Although more and more publications are finding their way onto computer screens, it’s nice to see the McDermott Library celebrating the acquisition of its one-millionth volume.

True, “Flora Londinenis” will be digitized and made available to countless students and literary scholars in an electronic format, but the presence of one million actual, physical pieces in the collection speaks volumes on the state of the book. The printed word has survived the arrival of the digital age without the angels trumpeting a melancholy threnody.

UTD’s library continues to grow at a rate of 25,000-30,000 volumes per year according to Dean of Libraries Larry Sall. That means that for almost every student at UTD (14,435 as of Aug. 25), the library adds almost two volumes per annum.

Turning the page to the UT-Austin, the library there reported on its web site 8,074,630 volumes at the end of the 2000-01 term. Perhaps more noteworthy, throughout the 1990s, the library acquired no less than 120,000 volumes per year.

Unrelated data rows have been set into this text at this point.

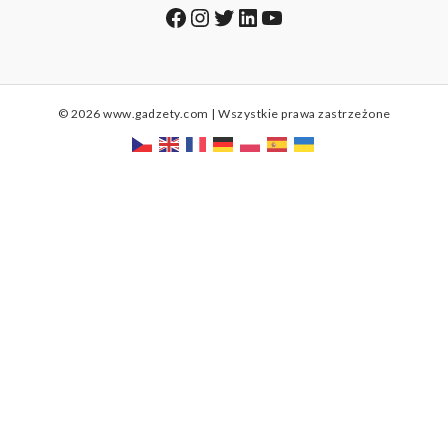
Facebook
Instagram
Twitter
LinkedIn
YouTube
© 2026 www.gadzety.com | Wszystkie prawa zastrzeżone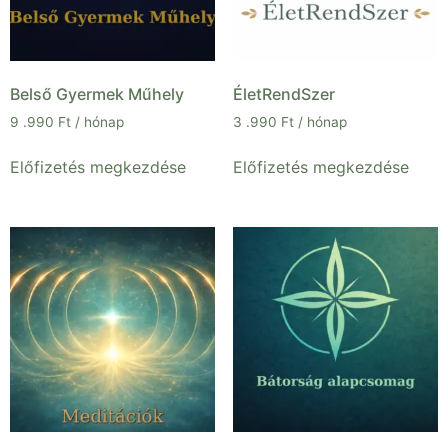
Belső Gyermek Műhely
ÉletRendSzer
9 .990
Ft
/ hónap
3 .990
Ft
/ hónap
Előfizetés megkezdése
Előfizetés megkezdése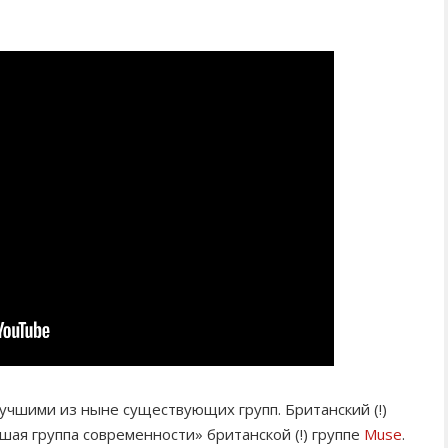
учшими из ныне существующих групп. Британский (!)
ая группа современности» британской (!) группе
Muse
.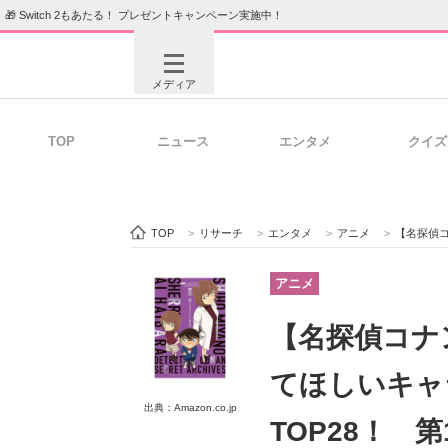
🎁 Switch 2もあたる！ プレゼントキャンペーン実施中！
メディア
TOP
ニュース
エンタメ
クイズ
注目記事を集めた総合ページ
ITの今
TOP
>
リサーチ
>
エンタメ
>
アニメ
>
【名探偵コナン
ビジネスと働き方のヒント
AI活用
アニメ
【名探偵コナ
ITエンジニア向け専門サイト
企業向けI
てほしいキャ
出典：Amazon.co.jp
TOP28！ 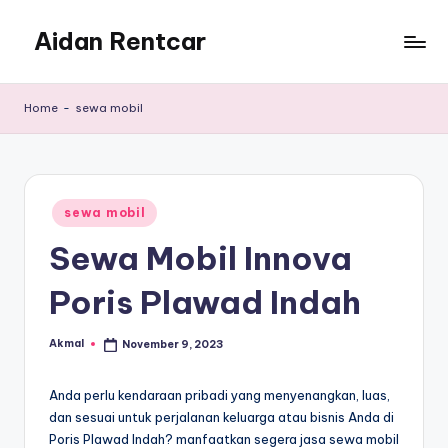
Aidan Rentcar
Skip
to
Rental
content
Mobil
Home
-
sewa mobil
Murah
Posted
sewa mobil
in
Sewa Mobil Innova
Poris Plawad Indah
Akmal
November 9, 2023
Posted
by
Anda perlu kendaraan pribadi yang menyenangkan, luas,
dan sesuai untuk perjalanan keluarga atau bisnis Anda di
Poris Plawad Indah? manfaatkan segera jasa sewa mobil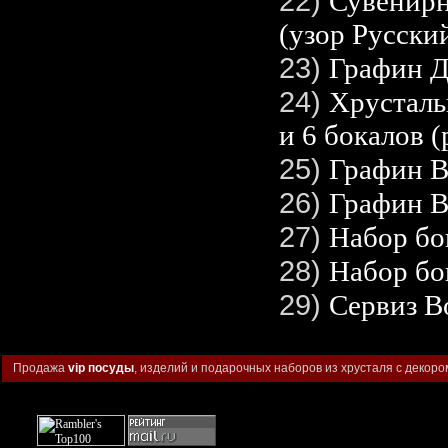
22)
Сувенирн
(узор Русски
23)
Графин Д
24)
Хрусталь
и 6 бокалов (
25)
Графин В
26)
Графин В
27)
Набор бо
28)
Набор бо
29)
Сервиз В
Продажа
vip посуды
, изделий и подарочных наборов из хрусталя с декоро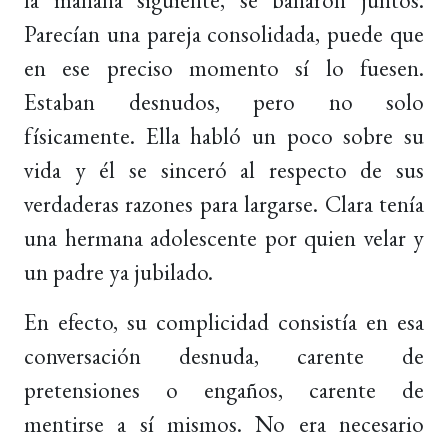
Parecían una pareja consolidada, puede que
en ese preciso momento sí lo fuesen.
Estaban desnudos, pero no solo
físicamente. Ella habló un poco sobre su
vida y él se sinceró al respecto de sus
verdaderas razones para largarse. Clara tenía
una hermana adolescente por quien velar y
un padre ya jubilado.
En efecto, su complicidad consistía en esa
conversación desnuda, carente de
pretensiones o engaños, carente de
mentirse a sí mismos. No era necesario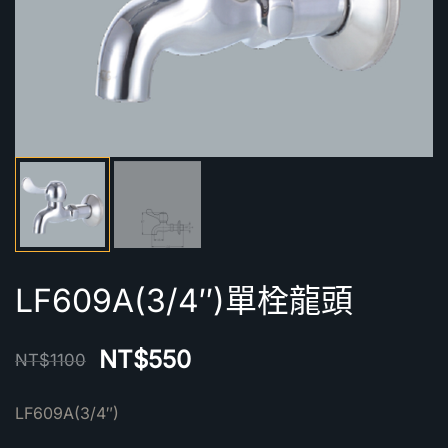
LF609A(3/4″)單栓龍頭
NT$
550
NT$
1100
LF609A(3/4″)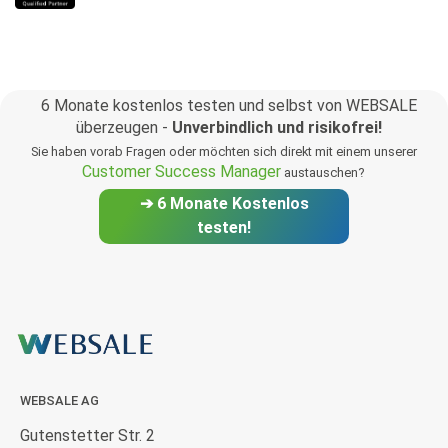
6 Monate kostenlos testen und selbst von WEBSALE
überzeugen -
Unverbindlich und risikofrei!
Sie haben vorab Fragen oder möchten sich direkt mit einem unserer
Customer Success Manager
austauschen?
➔ 6 Monate Kostenlos
testen!
WEBSALE AG
Gutenstetter Str. 2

On a grander scale, the Library of Congress puts millions more volumes on the shelves each year. In 2001, the Library of Congress reported a total collection spanning more than 124 million pieces, 28 million of which were books. And tens of thousands of these books come from the U.S. Supreme Court next door, whose library and hallway stacks are packed to the gills.

It would seem that the book is running out of shelf space rather than shelf life. Who thought that books had no spine?

In the consumer market, book sales read like “Candide” – it’s the best of all possible worlds.

According to studies by R.R. Bowker and the Association of American Publishers cited on The Write News web site, the number of books published increased 19 percent in 2003, while sales may have grown as much as 6.3 percent.

According to Scholastic books web site, the “Harry Potter” series alone has sold more than a quarter of a billion books worldwide. The latest installment in the series, “Harry Potter and the Order of the Phoenix” sold 6.8 million in its first run and another 1.7 million in its second run. Wizards aside, that’s a lot of books.

The total value of the books and publishing market reached $35 billion in 2002, according to a Euromonitor International report from April 2003. Even though the report noted growth in the book market had declined since the torrid pace of sales in the 1990s, it predicted that the market would reach $38 billion in 2007, likely stimulated by “modest price increases,” “renewed volume growth” and continuing success of book superstores such as Barnes & Noble and Borders.

In 2007, the United States population will approach 292,583,000, according to the middle range-projection provided by the U.S. Census Bureau. With $38 billion on the books…for books, that means in 2007, Americans may spend as much as $130 each on books.

That sum may not seem much compared to a semester’s worth of college books, but that’s plenty of pages to peddle and ponder.

The word “book” derives from the same Germanic root as “beech,” because in ancient times, the early Germanic peoples would write on strips of beech tree. All these years later, even though a story can be enjoyed by tape, video, or computer, the printed word remains, bound to the book. Whatever the next chapter of history brings in technology, the book shall remain a necessary page.